The Actory Theatre Arts Centre, however, is hoping to strike a deal with a private business owner or government entity. Ideally, if this owner would offer building space for a minimal fee or free of charge, the theater company could invest its resources in providing artistic and educational services to the community. The owner could write the lease off as a tax donation to a non-profit organization.
Paul Kiser, executive director of The Actory, says the company is considering becoming a resident company and has been searching for a bigger space with better visibility than its current space at 610 S. Rock Blvd. in Sparks.
“We’ve been looking for a better situation,” Kiser says.
He and co-founder Saralinda Seibert have been researching theater companies around the country that have worked out a deal with their city or county government. He cites the Oregon Shakespeare Festival in Ashland, Ore., as an example of this relationship.
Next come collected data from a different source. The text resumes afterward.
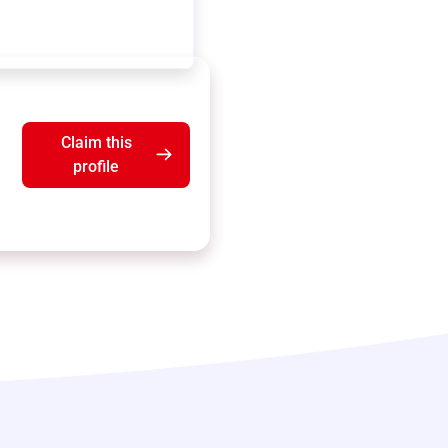
Claim this
profile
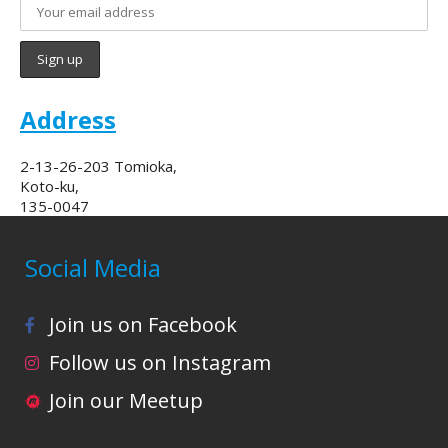
Address
2-13-26-203 Tomioka,
Koto-ku,
135-0047
Social Media
Join us on Facebook
Follow us on Instagram
Join our Meetup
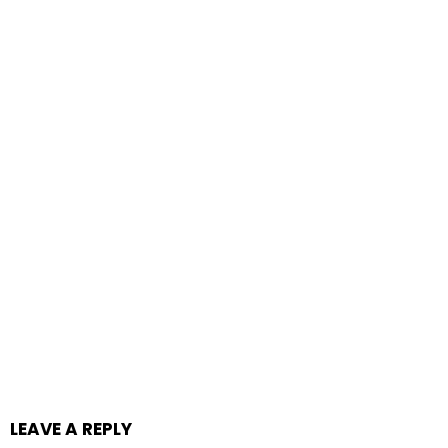
LEAVE A REPLY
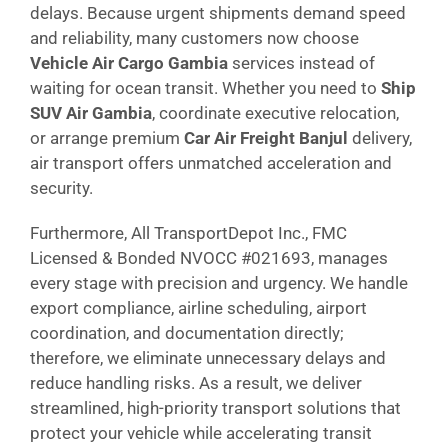
delays. Because urgent shipments demand speed
and reliability, many customers now choose
Vehicle Air Cargo Gambia
services instead of
waiting for ocean transit. Whether you need to
Ship
SUV Air Gambia
, coordinate executive relocation,
or arrange premium
Car Air Freight Banjul
delivery,
air transport offers unmatched acceleration and
security.
Furthermore, All TransportDepot Inc., FMC
Licensed & Bonded NVOCC #021693, manages
every stage with precision and urgency. We handle
export compliance, airline scheduling, airport
coordination, and documentation directly;
therefore, we eliminate unnecessary delays and
reduce handling risks. As a result, we deliver
streamlined, high-priority transport solutions that
protect your vehicle while accelerating transit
He says that the city of Ashland owns the lands and buildings OSF uses, while the company pays a token fee to operate out of the facilities. In turn, the OSF has contributed millions of dollars to the city’s economic base by drawing thousands of tourists, who come to see the plays and spend money on hotels, dining and shopping in the area.
The lease is a theater company’s biggest expense, Kiser explains. He says that out of the $35,000 The Actory made last year, the majority went to paying their $30,000 lease. The remainder went back into programming.
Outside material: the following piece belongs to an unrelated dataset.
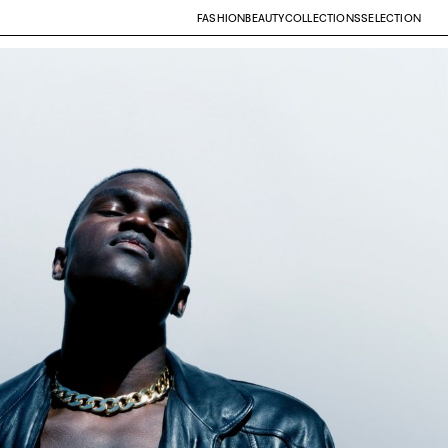
FASHION
BEAUTY
COLLECTIONS
SELECTION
Another problem for theaters is space. Not only do theaters need space for performances and rehearsals, he says, but also they need room to build sets and props, as well as store large set pieces and costumes.
The company is looking for a 6,000- to 20,000-square-foot space that it could convert into the Nevada Centre for the Performing Arts. The theater company would continue its theater workshop program and present 11 to 14 adult and children’s theater productions, offering several in repertory. It’s also considering working with a local dance company or creating a new dance company. If the new space is large enough, it might even consider a partnership with another area theater company. If a building can be secured by the end of the summer, Kiser says, the company might postpone the opening of its fall season.
The Actory has talked to the owners of several vacant buildings in the area, but so far, the company hasn’t had any takers. But that doesn’t deter Kiser. He thinks that Reno has the potential to become another Ashland, Ore.
“I think we can make a good case for theater to make a significant impact by bringing [tourist] money into our economy,” he says. “It’s a question of whether people can be convinced now … to make it happen.”